5.7. Cell Viability Assay
Our initial hypothesis is that the increase of collagen concentration increases the stability of the TEBV. However, there is uncertainty whether encapsulated cells would be able to survive with higher concentrations and the effect of the shear stress produced by the extrusion method. For this reason, we aimed to assess the viability of HUVEC and HASMCs when encapsulated within TEBVs with two collagen concentrations: 10 and 20 mg/mL. To this purpose, a LIVE/DEAD cell imaging kit was used following the manufacturer’s instructions (Invitrogen). Briefly, live cells were stained with a non-fluorescent cell-permeant component (Calcein AM) that was converted by intracellular enzymes to fluorescence Calcein AM, giving a green fluorescence signal at 488/515 nm (excitation/emission wavelengths), and dead cells were stained with a cell-impermeant component (BOBO-3 iodide) as it enters within cells with a compromised cell membrane, producing a red nuclear fluorescence at 570/602 nm (excitation/emission wavelengths). Both components were added at equal volumes in the cell culture medium with TEBVs, with a final concentration of 1x. Cells were imaged with a laser scanning confocal microscope (Leica SP8, LAS X software version 184.108.40.20676) after 15 min of incubation in the dark. For the viability analysis, three samples per time point were analyzed, and three captures at different plans per sample were acquired. Live and dead cells were counted from each image using ImageJ software (ImageJ 1.52 a). Viability was calculated as a percentage, as the number of live cells divided per total number of live and dead cells. The viability results determined which concentration of collagen was used for the subsequent experiments.

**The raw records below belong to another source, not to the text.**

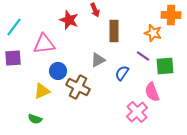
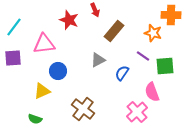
brown rectangle: rotated 40 degrees clockwise
brown cross: moved 5 px right, 22 px down; rotated 10 degrees clockwise
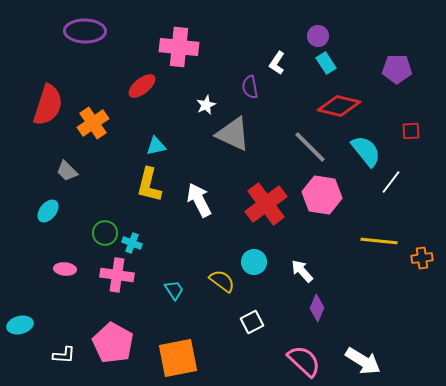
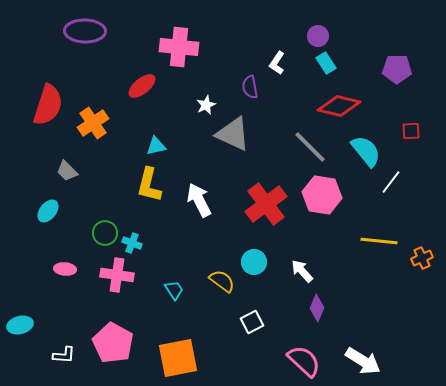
orange cross at (422, 258): rotated 15 degrees counterclockwise
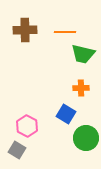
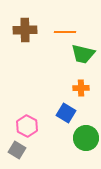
blue square: moved 1 px up
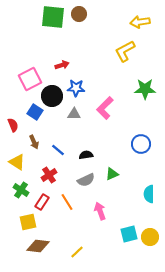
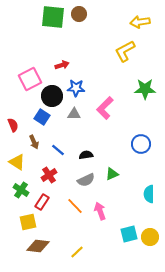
blue square: moved 7 px right, 5 px down
orange line: moved 8 px right, 4 px down; rotated 12 degrees counterclockwise
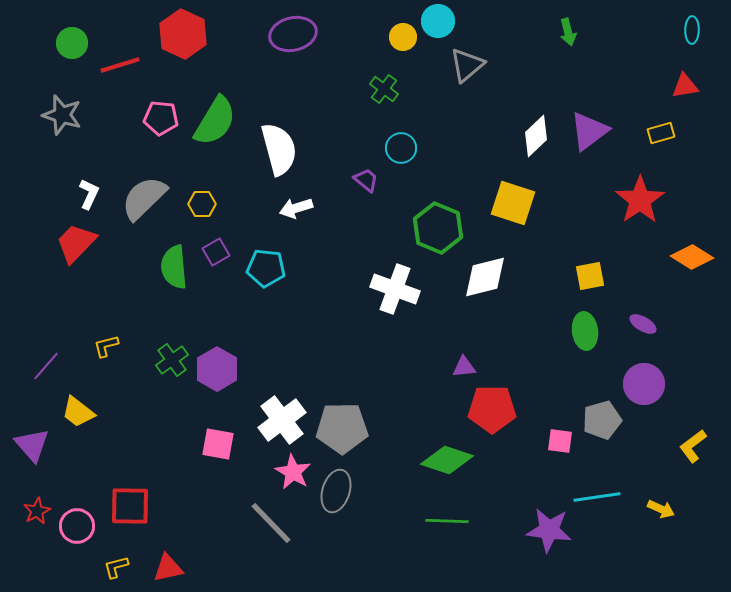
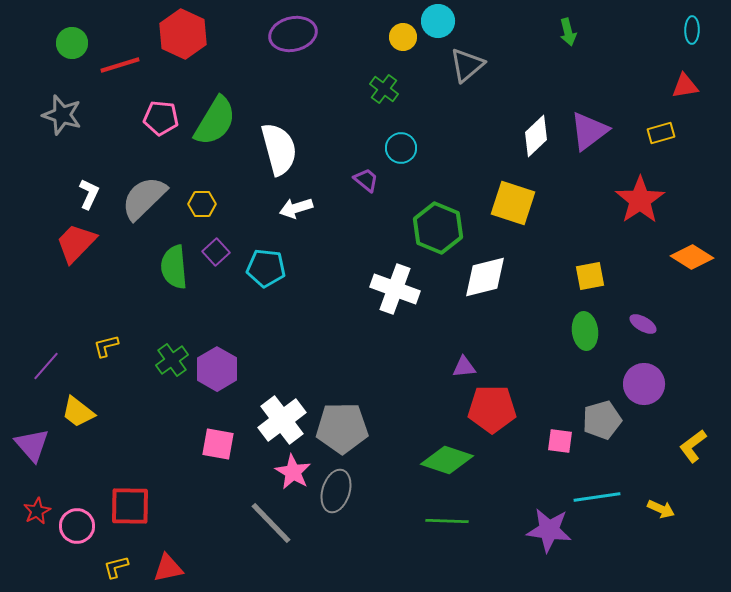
purple square at (216, 252): rotated 12 degrees counterclockwise
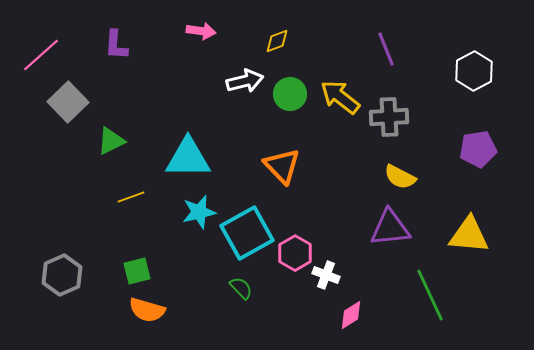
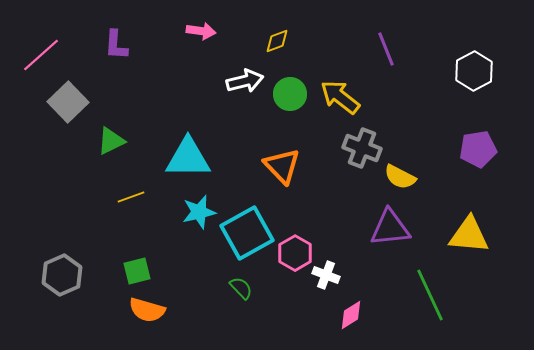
gray cross: moved 27 px left, 31 px down; rotated 24 degrees clockwise
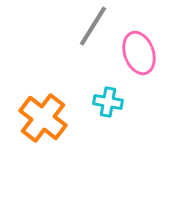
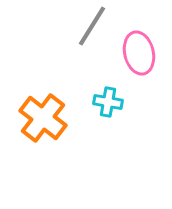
gray line: moved 1 px left
pink ellipse: rotated 6 degrees clockwise
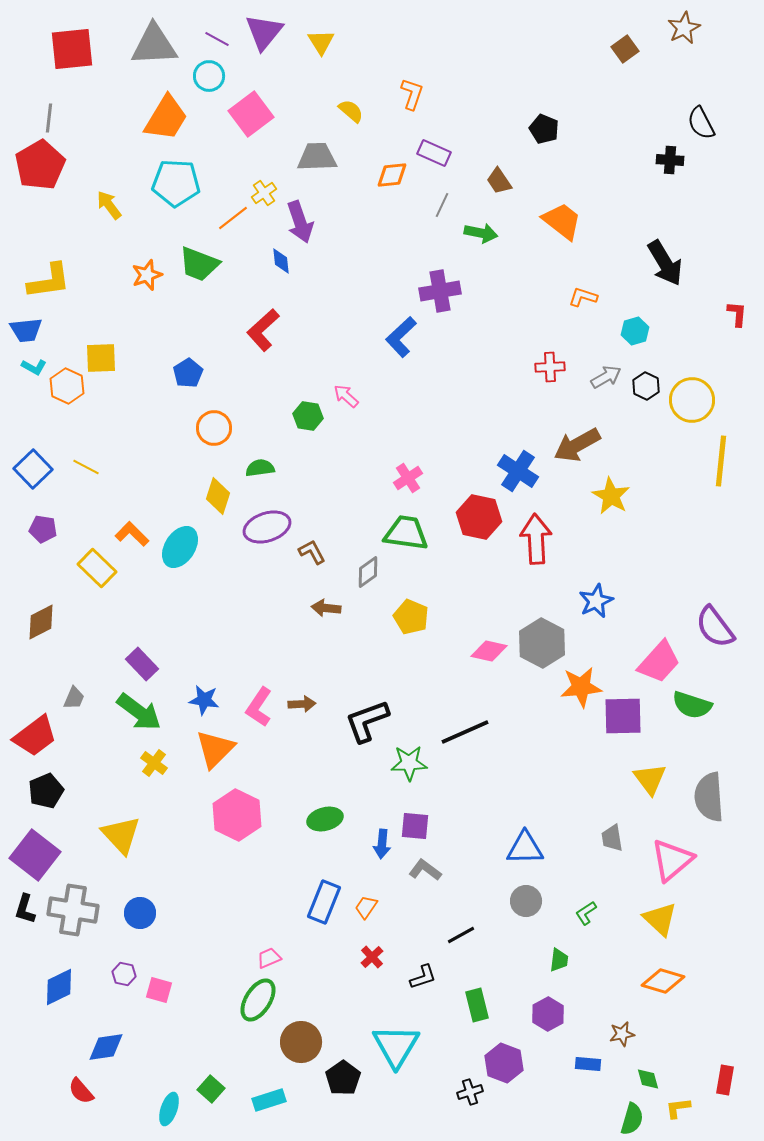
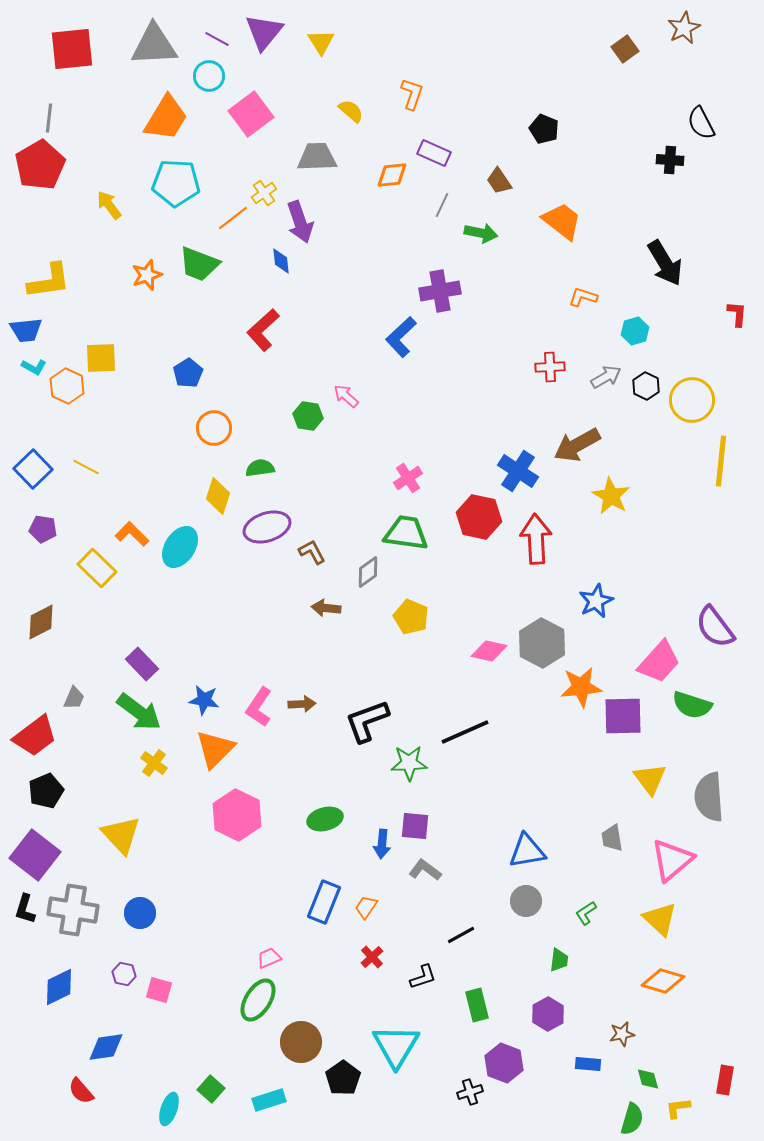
blue triangle at (525, 848): moved 2 px right, 3 px down; rotated 9 degrees counterclockwise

5.8. Reconstruction of TEBV with Fluorescent Labeled HUVECs and HASMCs
In order to check if HUVEC and HASMCs could remain in their respective layers once extruded, inner and outer layers, respectively, each cell type was stained with different colored cell tracker fluorescence probes prior to the development of TEBV structures. HUVEC cells were stained with Green CMFDA (Invitrogen, Waltham, MA, USA) and HASMC were stained with Red CMTPX (Invitrogen), emitting a green and red signal, respectively. The final concentration in the cell culture media of both cell trackers was 10 µM. After adding each cell tracker into its respective cell culture media, cells were incubated with them for 45 min at 37 °C, while protected from light. For blood vessel formation, cells were added at each specific syringe, as explained in Section 5.3
and Section 5.6
. TEBVs were imaged at day 2 using a confocal laser microscope (Leica SP8, LAS X software version 220.127.116.1176). The excitation/emission wavelengths were 492/517 for Green CMFDA and 577/602 for Red CMTPX. Images were processed and 3D reconstruction was performed with the same confocal software.
5.9. Statistical Analysis
Statistical analysis was performed using SPSS software (SPSS v21, IBM). Kruskal–Wallis and Mann–Whitney U non-parametric tests were used to compare if there were differences between the outer diameter, inner diameter and wall thickness of TEBVs extruded with two different collagen concentrations for each injection speed. Data was represented as mean ± standard deviation; n = 8. A p-value of less than 0.05 was considered statistically significant.